In February, Coroner James McDougall handed down scathing findings into maintenance and safety procedures at Dreamworld after the Thunder River Rapids tragedy.
Cindy Low, Kate Goodchild, her brother Luke Dorsett and his partner Roozi Araghi died in October 2016 when a water pump on the ride malfunctioned.
McDougall recommended Ardent Leisure, which owns Dreamworld, be referred to the Office of Industrial Relations for possible prosecution under workplace laws.
A spokeswoman for the Office of Industrial Relations told InQueensland the investigation was continuing.
“Queensland’s independent Work Health and Safety Prosecutor, Aaron Guilfoyle, continues to assess an extensive brief of evidence and is yet to determine whether or not to commence a prosecution under the Work Health and Safety Act 2011 in respect of the Dreamworld tragedy,” the spokeswoman said in a statement.

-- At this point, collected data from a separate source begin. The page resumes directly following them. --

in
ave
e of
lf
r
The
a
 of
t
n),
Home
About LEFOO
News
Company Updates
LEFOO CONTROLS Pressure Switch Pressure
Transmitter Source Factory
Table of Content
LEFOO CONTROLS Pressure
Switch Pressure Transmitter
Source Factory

A Dreamworld spokesman could not be contacted. All non-essential maintenance and upgrades at the theme park have been cancelled and owner Ardent Leisure’s share price has been hit hard this year.
Jones said Tourism and Events Queensland (TEQ) was preparing a domestic tourism campaign to launch in early June, ahead of the school holidays.
The government’s roadmap for lifting restrictions would, at the earliest, only allow “outdoor amusement parks, zoos and arcades” to reopen from the last weekend of the school holidays – and subject to a 100-person limit. Further negotiations are expected to fine-tune those arrangements as the Government encourages Queenslanders to holiday in Queensland.